Action item: When you copy the material below, keep every line exact and omit the pictures.

Data for review:
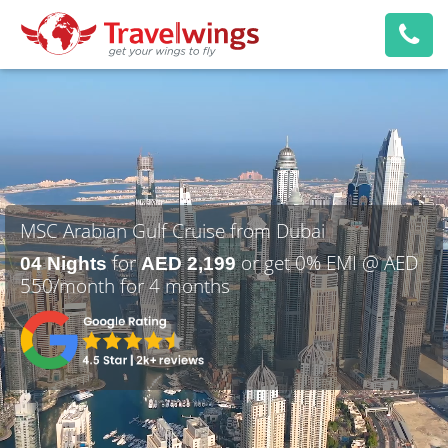
MSC Arabian Gulf Cruise from Dubai
for
or get 0% EMI @ AED
04 Nights
AED 2,199
550/month for 4 months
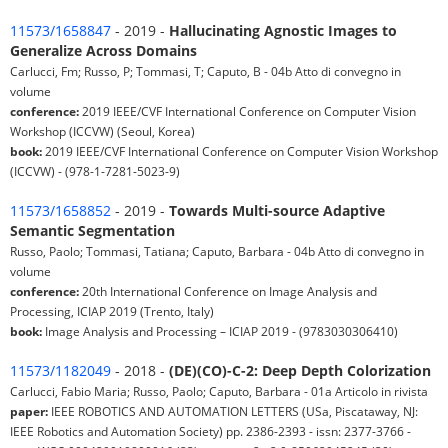
11573/1658847
- 2019 -
Hallucinating Agnostic Images to
Generalize Across Domains
Carlucci, Fm; Russo, P; Tommasi, T; Caputo, B - 04b Atto di convegno in
volume
conference:
2019 IEEE/CVF International Conference on Computer Vision
Workshop (ICCVW) (Seoul, Korea)
book:
2019 IEEE/CVF International Conference on Computer Vision Workshop
(ICCVW) - (978-1-7281-5023-9)
11573/1658852
- 2019 -
Towards Multi-source Adaptive
Semantic Segmentation
Russo, Paolo; Tommasi, Tatiana; Caputo, Barbara - 04b Atto di convegno in
volume
conference:
20th International Conference on Image Analysis and
Processing, ICIAP 2019 (Trento, Italy)
book:
Image Analysis and Processing – ICIAP 2019 - (9783030306410)
11573/1182049
- 2018 -
(DE)(CO)-C-2: Deep Depth Colorization
Carlucci, Fabio Maria; Russo, Paolo; Caputo, Barbara - 01a Articolo in rivista
paper:
IEEE ROBOTICS AND AUTOMATION LETTERS (USa, Piscataway, NJ:
IEEE Robotics and Automation Society) pp. 2386-2393 - issn: 2377-3766 -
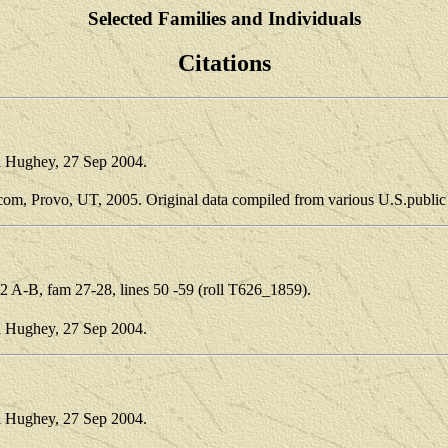
Selected Families and Individuals
Citations
i Hughey, 27 Sep 2004.
.com, Provo, UT, 2005. Original data compiled from various U.S.public
 A-B, fam 27-28, lines 50 -59 (roll T626_1859).
i Hughey, 27 Sep 2004.
i Hughey, 27 Sep 2004.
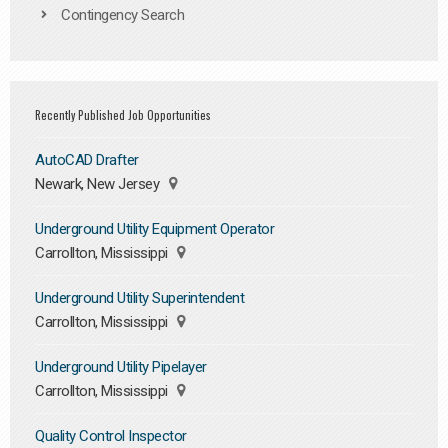
Contingency Search
Recently Published Job Opportunities
AutoCAD Drafter
Newark, New Jersey
Underground Utility Equipment Operator
Carrollton, Mississippi
Underground Utility Superintendent
Carrollton, Mississippi
Underground Utility Pipelayer
Carrollton, Mississippi
Quality Control Inspector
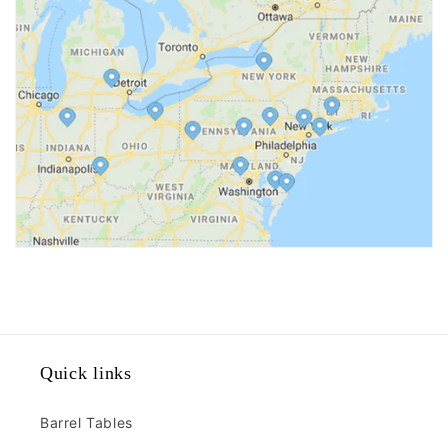
Quick links
Barrel Tables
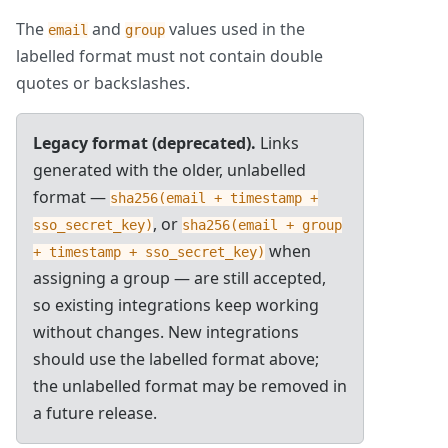
The
and
values used in the
email
group
labelled format must not contain double
quotes or backslashes.
Legacy format (deprecated).
Links
generated with the older, unlabelled
format —
sha256(email + timestamp +
, or
sso_secret_key)
sha256(email + group
when
+ timestamp + sso_secret_key)
assigning a group — are still accepted,
so existing integrations keep working
without changes. New integrations
should use the labelled format above;
the unlabelled format may be removed in
a future release.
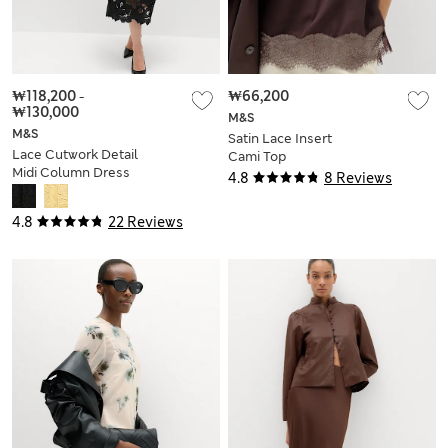
₩118,200
-
₩66,200
₩130,000
M&S
M&S
Satin Lace Insert
Lace Cutwork Detail
Cami Top
Midi Column Dress
4.8
8 Reviews
4.8
22 Reviews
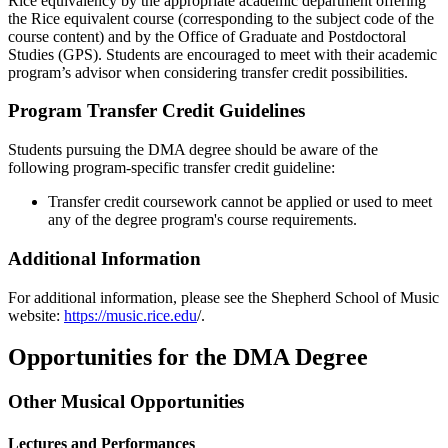
Rice equivalency by the appropriate academic department offering
the Rice equivalent course (corresponding to the subject code of the
course content) and by the Office of Graduate and Postdoctoral
Studies (GPS). Students are encouraged to meet with their academic
program’s advisor when considering transfer credit possibilities.
Program Transfer Credit Guidelines
Students pursuing the DMA degree should be aware of the
following program-specific transfer credit guideline:
Transfer credit coursework cannot be applied or used to meet
any of the degree program's course requirements.
Additional Information
For additional information, please see the Shepherd School of Music
website:
https://music.rice.edu
/.
Opportunities for the DMA Degree
Other Musical Opportunities
Lectures and Performances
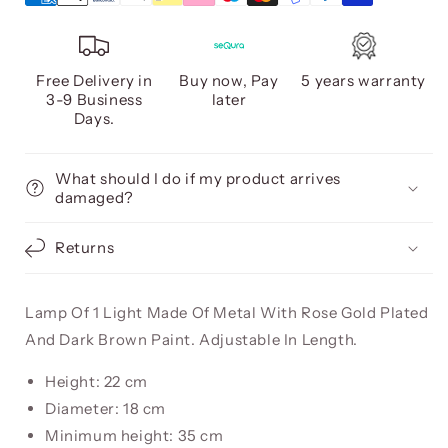
Free Delivery in
Buy now, Pay
5 years warranty
3-9 Business
later
Days.
What should I do if my product arrives
damaged?
Returns
Lamp Of 1 Light Made Of Metal With Rose Gold Plated
And Dark Brown Paint. Adjustable In Length.
Height: 22 cm
Diameter: 18 cm
Minimum height: 35 cm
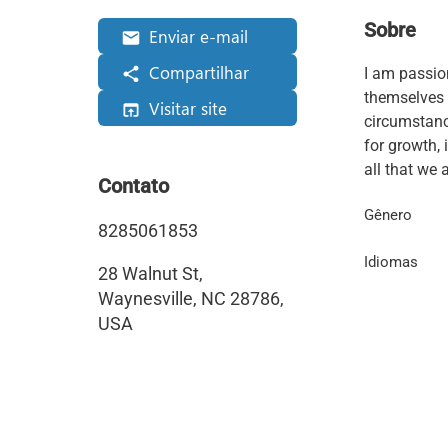
Sobre
Enviar e-mail
Compartilhar
I am passio
themselves 
Visitar site
circumstance
for growth, 
all that we a
Contato
Gênero
8285061853
Idiomas
28 Walnut St,
Waynesville, NC 28786,
USA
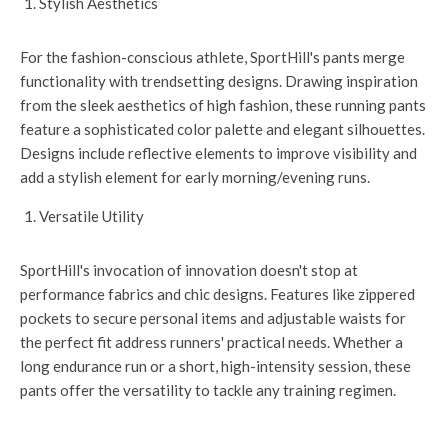
Stylish Aesthetics
For the fashion-conscious athlete, SportHill's pants merge
functionality with trendsetting designs. Drawing inspiration
from the sleek aesthetics of high fashion, these running pants
feature a sophisticated color palette and elegant silhouettes.
Designs include reflective elements to improve visibility and
add a stylish element for early morning/evening runs.
Versatile Utility
SportHill's invocation of innovation doesn't stop at
performance fabrics and chic designs. Features like zippered
pockets to secure personal items and adjustable waists for
the perfect fit address runners' practical needs. Whether a
long endurance run or a short, high-intensity session, these
pants offer the versatility to tackle any training regimen.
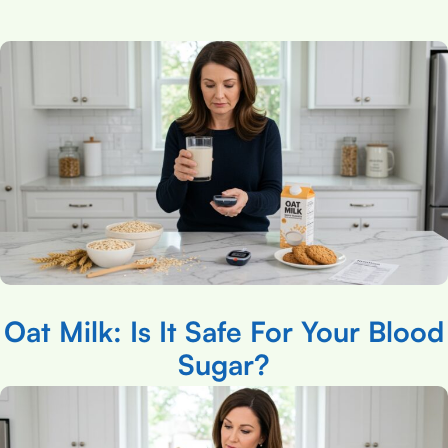
Oat Milk: Is It Safe For Your Blood
Sugar?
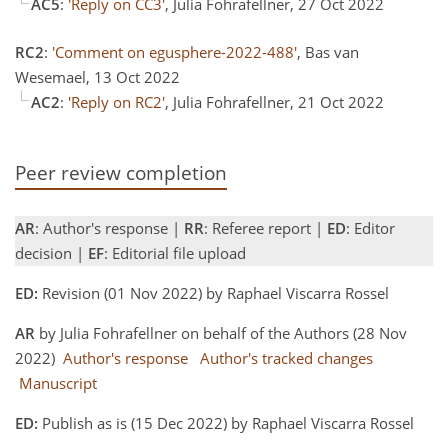
AC5
:
'Reply on CC3'
, Julia Fohrafellner, 27 Oct 2022
RC2
:
'Comment on egusphere-2022-488'
, Bas van
Wesemael, 13 Oct 2022
AC2
:
'Reply on RC2'
, Julia Fohrafellner, 21 Oct 2022
Peer review completion
AR
: Author's response |
RR
: Referee report |
ED
: Editor
decision |
EF
: Editorial file upload
ED:
Revision (01 Nov 2022) by Raphael Viscarra Rossel
AR
by Julia Fohrafellner on behalf of the Authors (28 Nov
2022)
Author's response
Author's tracked changes
Manuscript
ED:
Publish as is (15 Dec 2022) by Raphael Viscarra Rossel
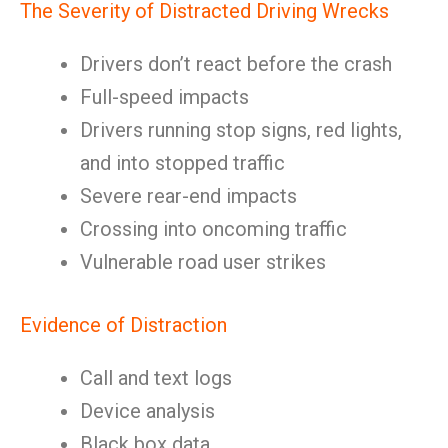
The Severity of Distracted Driving Wrecks
Drivers don’t react before the crash
Full-speed impacts
Drivers running stop signs, red lights,
and into stopped traffic
Severe rear-end impacts
Crossing into oncoming traffic
Vulnerable road user strikes
Evidence of Distraction
Call and text logs
Device analysis
Black box data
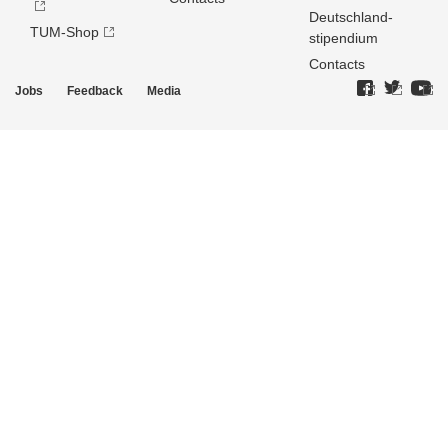
Deutschland­
TUM-Shop
stipendium
Contacts
Jobs
Feedback
Media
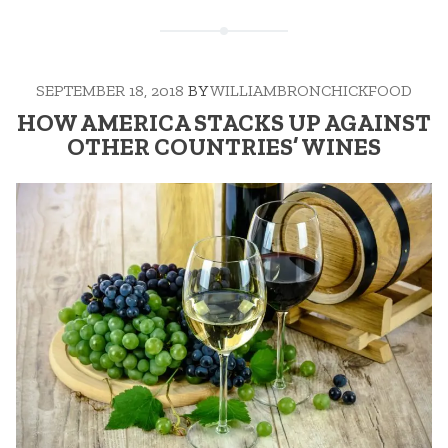
SEPTEMBER 18, 2018
BY
WILLIAMBRONCHICKFOOD
HOW AMERICA STACKS UP AGAINST
OTHER COUNTRIES’ WINES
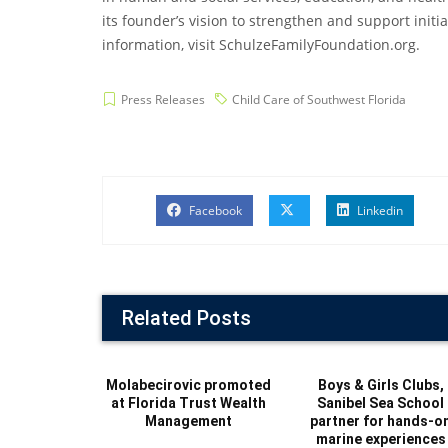
its founder’s vision to strengthen and support init
information, visit SchulzeFamilyFoundation.org.
Press Releases
Child Care of Southwest Florida
Facebook
Linkedin
Related Posts
Molabecirovic promoted
Boys & Girls Clubs,
at Florida Trust Wealth
Sanibel Sea School
Management
partner for hands-o
marine experiences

Answer to this task:
MSC Arabian Gulf Cruise from Dubai
for
or get 0% EMI @ AED
04 Nights
AED 2,199
550/month for 4 months
11573/1658847
- 2019 -
Hallucinating Agnostic Images to
Generalize Across Domains
Carlucci, Fm; Russo, P; Tommasi, T; Caputo, B - 04b Atto di convegno in
volume
conference:
2019 IEEE/CVF International Conference on Computer Vision
Workshop (ICCVW) (Seoul, Korea)
book:
2019 IEEE/CVF International Conference on Computer Vision Workshop
(ICCVW) - (978-1-7281-5023-9)
11573/1658852
- 2019 -
Towards Multi-source Adaptive
Semantic Segmentation
Russo, Paolo; Tommasi, Tatiana; Caputo, Barbara - 04b Atto di convegno in
volume
conference:
20th International Conference on Image Analysis and
Processing, ICIAP 2019 (Trento, Italy)
book:
Image Analysis and Processing – ICIAP 2019 - (9783030306410)
11573/1182049
- 2018 -
(DE)(CO)-C-2: Deep Depth Colorization
Carlucci, Fabio Maria; Russo, Paolo; Caputo, Barbara - 01a Articolo in rivista
paper:
IEEE ROBOTICS AND AUTOMATION LETTERS (USa, Piscataway, NJ:
IEEE Robotics and Automation Society) pp. 2386-2393 - issn: 2377-3766 -
Selected Families and Individuals
Citations
i Hughey, 27 Sep 2004.
.com, Provo, UT, 2005. Original data compiled from various U.S.public
 A-B, fam 27-28, lines 50 -59 (roll T626_1859).
i Hughey, 27 Sep 2004.
i Hughey, 27 Sep 2004.
Contingency Search
Recently Published Job Opportunities
AutoCAD Drafter
Newark, New Jersey
Underground Utility Equipment Operator
Carrollton, Mississippi
Underground Utility Superintendent
Carrollton, Mississippi
Underground Utility Pipelayer
Carrollton, Mississippi
Quality Control Inspector
Quick links
Barrel Tables
The
and
values used in the
email
group
labelled format must not contain double
quotes or backslashes.
Legacy format (deprecated).
Links
generated with the older, unlabelled
format —
sha256(email + timestamp +
, or
sso_secret_key)
sha256(email + group
when
+ timestamp + sso_secret_key)
assigning a group — are still accepted,
so existing integrations keep working
without changes. New integrations
should use the labelled format above;
the unlabelled format may be removed in
a future release.
₩118,200
-
₩66,200
₩130,000
M&S
M&S
Satin Lace Insert
Lace Cutwork Detail
Cami Top
Midi Column Dress
4.8
8 Reviews
4.8
22 Reviews
Rice equivalency by the appropriate academic department offering
the Rice equivalent course (corresponding to the subject code of the
course content) and by the Office of Graduate and Postdoctoral
Studies (GPS). Students are encouraged to meet with their academic
program’s advisor when considering transfer credit possibilities.
Program Transfer Credit Guidelines
Students pursuing the DMA degree should be aware of the
following program-specific transfer credit guideline:
Transfer credit coursework cannot be applied or used to meet
any of the degree program's course requirements.
Additional Information
For additional information, please see the Shepherd School of Music
website:
https://music.rice.edu
/.
Opportunities for the DMA Degree
Other Musical Opportunities
Lectures and Performances
Free Delivery in
Buy now, Pay
5 years warranty
3-9 Business
later
Days.
What should I do if my product arrives
damaged?
Returns
Lamp Of 1 Light Made Of Metal With Rose Gold Plated
And Dark Brown Paint. Adjustable In Length.
Height: 22 cm
Diameter: 18 cm
Minimum height: 35 cm
Sobre
Enviar e-mail
Compartilhar
I am passio
themselves 
Visitar site
circumstance
for growth, 
all that we a
Contato
Gênero
8285061853
Idiomas
28 Walnut St,
Waynesville, NC 28786,
USA
Stylish Aesthetics
For the fashion-conscious athlete, SportHill's pants merge
functionality with trendsetting designs. Drawing inspiration
from the sleek aesthetics of high fashion, these running pants
feature a sophisticated color palette and elegant silhouettes.
Designs include reflective elements to improve visibility and
add a stylish element for early morning/evening runs.
Versatile Utility
SportHill's invocation of innovation doesn't stop at
performance fabrics and chic designs. Features like zippered
pockets to secure personal items and adjustable waists for
the perfect fit address runners' practical needs. Whether a
long endurance run or a short, high-intensity session, these
pants offer the versatility to tackle any training regimen.
Oat Milk: Is It Safe For Your Blood
Sugar?
AC5
:
'Reply on CC3'
, Julia Fohrafellner, 27 Oct 2022
RC2
:
'Comment on egusphere-2022-488'
, Bas van
Wesemael, 13 Oct 2022
AC2
:
'Reply on RC2'
, Julia Fohrafellner, 21 Oct 2022
Peer review completion
AR
: Author's response |
RR
: Referee report |
ED
: Editor
decision |
EF
: Editorial file upload
ED:
Revision (01 Nov 2022) by Raphael Viscarra Rossel
AR
by Julia Fohrafellner on behalf of the Authors (28 Nov
2022)
Author's response
Author's tracked changes
Manuscript
ED:
Publish as is (15 Dec 2022) by Raphael Viscarra Rossel
The Severity of Distracted Driving Wrecks
Drivers don’t react before the crash
Full-speed impacts
Drivers running stop signs, red lights,
and into stopped traffic
Severe rear-end impacts
Crossing into oncoming traffic
Vulnerable road user strikes
Evidence of Distraction
Call and text logs
Device analysis
Black box data
Deutschland­
TUM-Shop
stipendium
Contacts
Jobs
Feedback
Media
SEPTEMBER 18, 2018
BY
WILLIAMBRONCHICKFOOD
HOW AMERICA STACKS UP AGAINST
OTHER COUNTRIES’ WINES
its founder’s vision to strengthen and support init
information, visit SchulzeFamilyFoundation.org.
Press Releases
Child Care of Southwest Florida
Facebook
Linkedin
Related Posts
Molabecirovic promoted
Boys & Girls Clubs,
at Florida Trust Wealth
Sanibel Sea School
Management
partner for hands-o
marine experiences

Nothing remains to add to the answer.